Expect the Supreme Court to eventually weigh in on this issue. This decision
conflicts with the rulings of five other Appeals Courts. And the government is serious
about protecting its summons rights. Later this spring, the Supreme Court will rule
on whether taxpayers who claimed that IRS issued a summons for improper purposes
can have a pre-enforcement hearing without first having to substantiate the claim.
Importers of high-end sports cars can get hit with the gas-guzzler tax,
as this case shows. A collector purchased a rare McLaren F1 sports car
from a German seller and imported it to the U.S. He then transferred the title
to his father to satisfy an outstanding debt. Soon after the transfer, he passed away.

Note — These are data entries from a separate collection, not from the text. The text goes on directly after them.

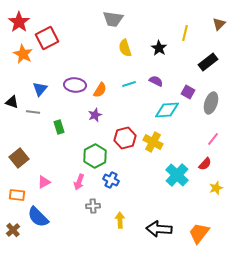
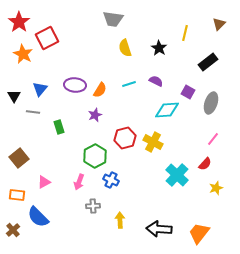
black triangle: moved 2 px right, 6 px up; rotated 40 degrees clockwise
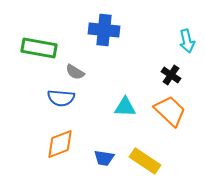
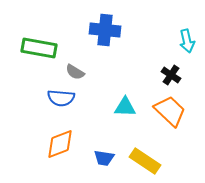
blue cross: moved 1 px right
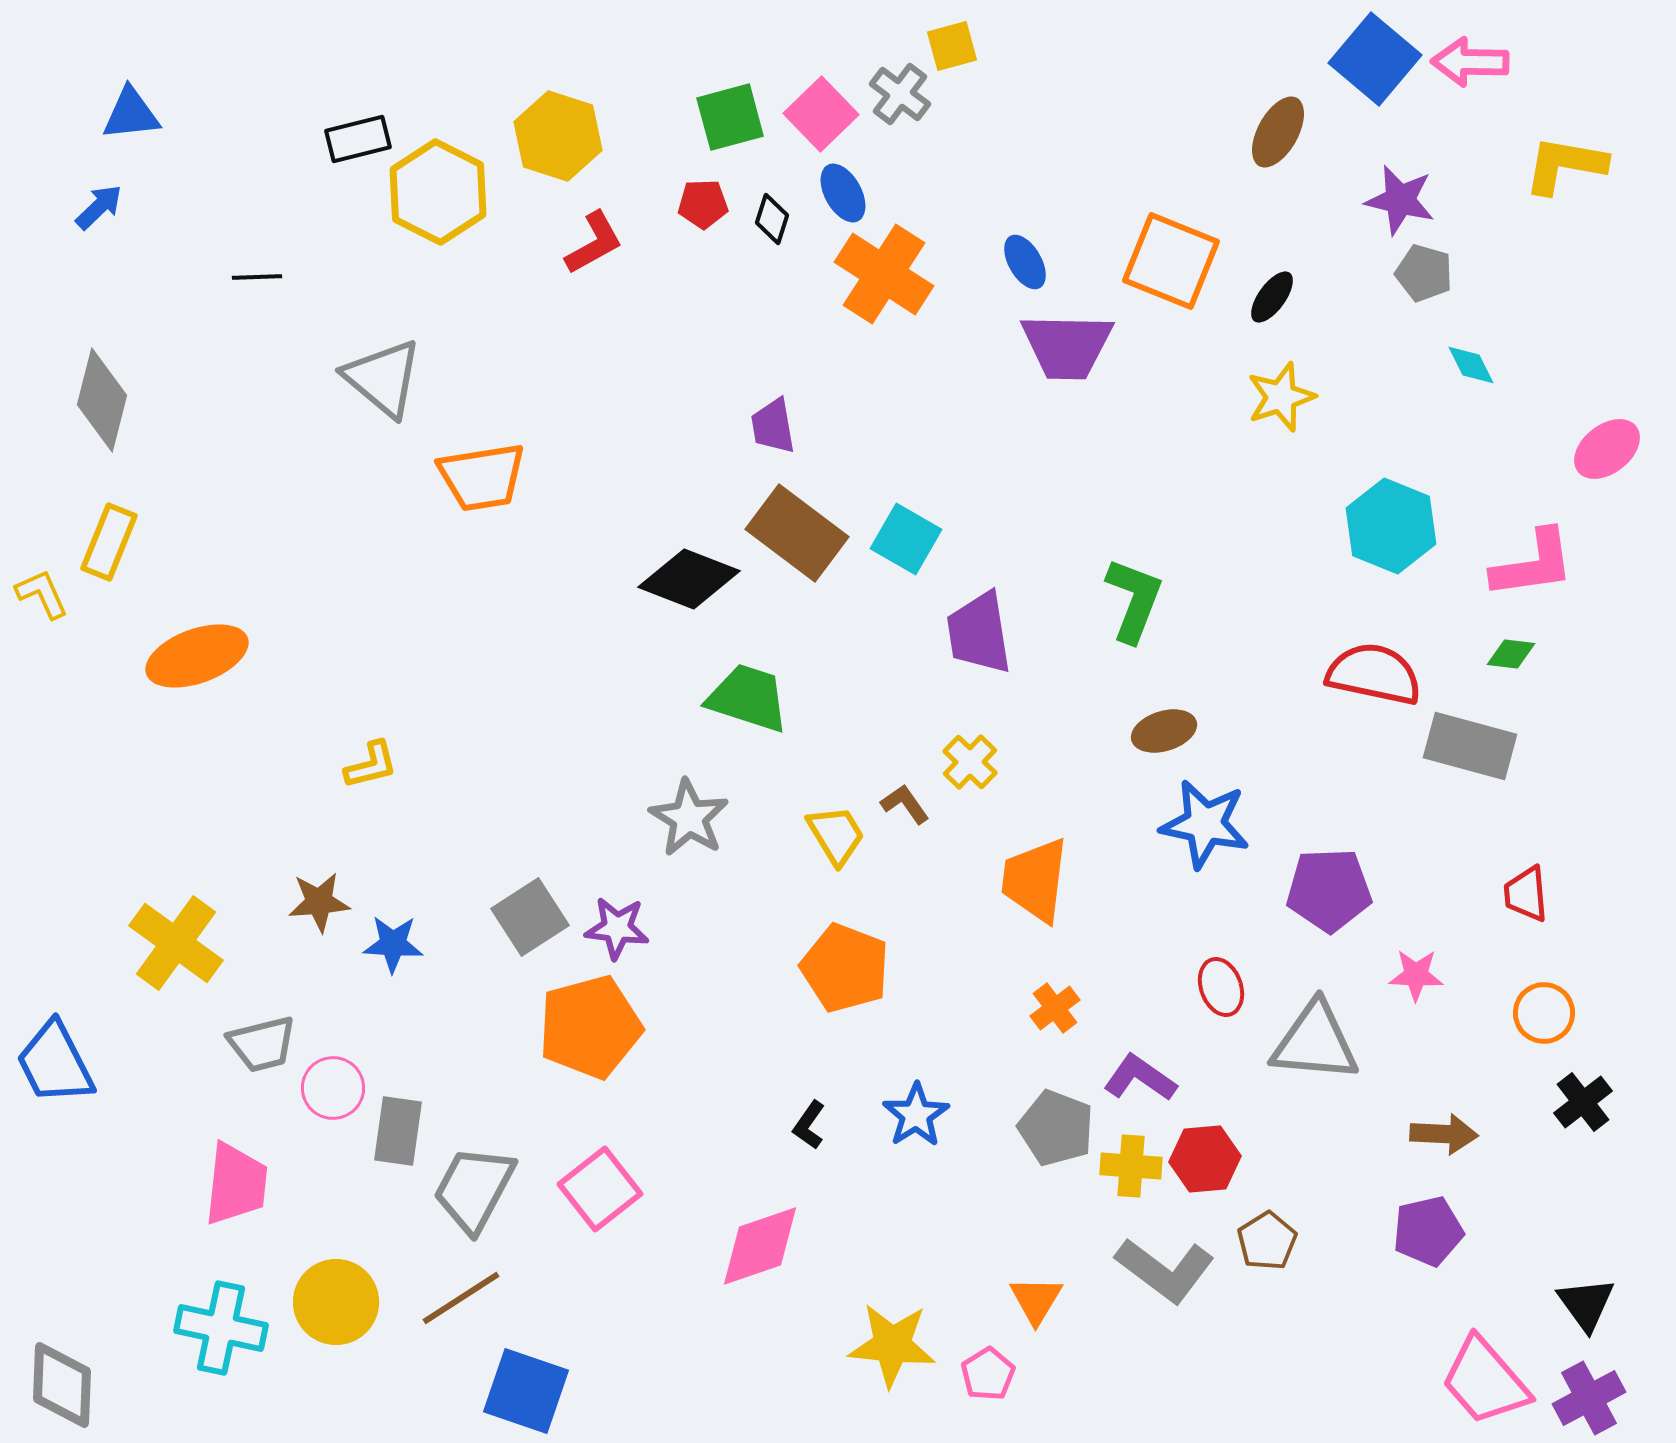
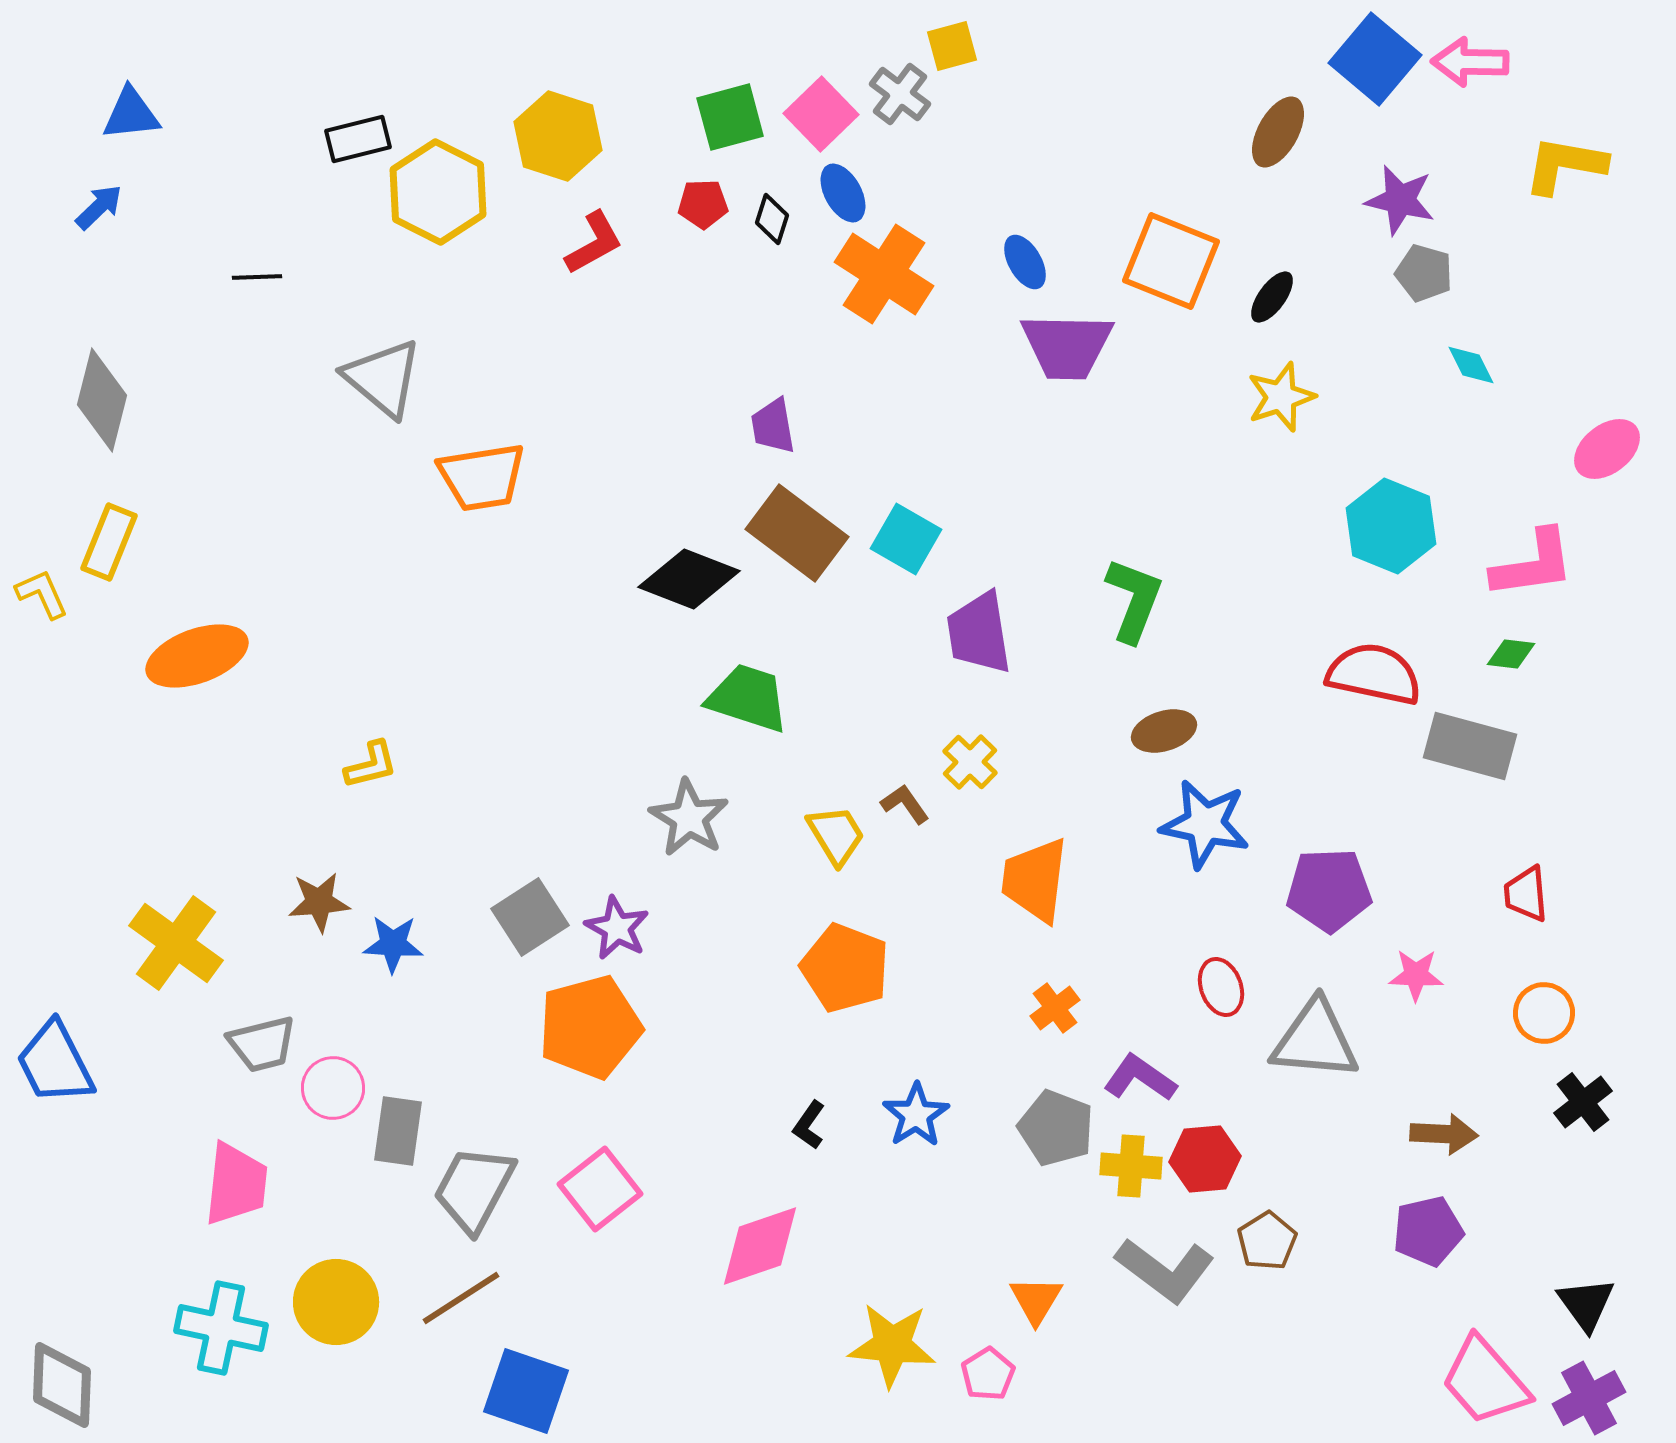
purple star at (617, 928): rotated 22 degrees clockwise
gray triangle at (1315, 1042): moved 2 px up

IRS slapped his estate with the gas-guzzler tax, which applies to a manufacturer’s sale
or an importer’s use of an automobile with low fuel economy. The estate claimed
that the McLaren escaped the excise tax because it wasn’t primarily manufactured
for use on public streets, but the court disagreed (Gonzales, Ct. of Fed. Claims).
If your small business owes delinquent payroll taxes, consider this option:
Apply for an In-Business Trust Fund Express Installment Agreement.
Firms that owe $25,000 or less in payroll taxes can enter into this installment plan
to pay their debt over 24 months without having to give financial information to IRS.
Businesses that owe more can pay down their tax debt to $25,000 and then apply.
Firms owing between $10,000 and $25,000 must let IRS debit their bank accounts
each month for the funds. While the agreement is in place, all required tax returns
must be filed and firms must remain compliant with their payroll tax obligations.
To apply, call 800-829-4933 or the number listed on the bill sent by the Service.
Promises to settle your IRS tax debts for pennies on the dollar are just that:
Promises. IRS will look at your income and assets and will accept an offer
to compromise a tax debt only if paying it in full would create major financial hardship.
The Federal Trade Comm. warns that many people have reported problems with firms
that hawk tax-debt-relief plans. Some companies charge big up-front fees and then fail
to send IRS the paperwork. While tax debts may be settled cheaply if the money owed
is large and the filer has few assets, that isn’t the typical situation with back taxes.
Remember the adage that if something sounds too good to be true, it usually isn’t true.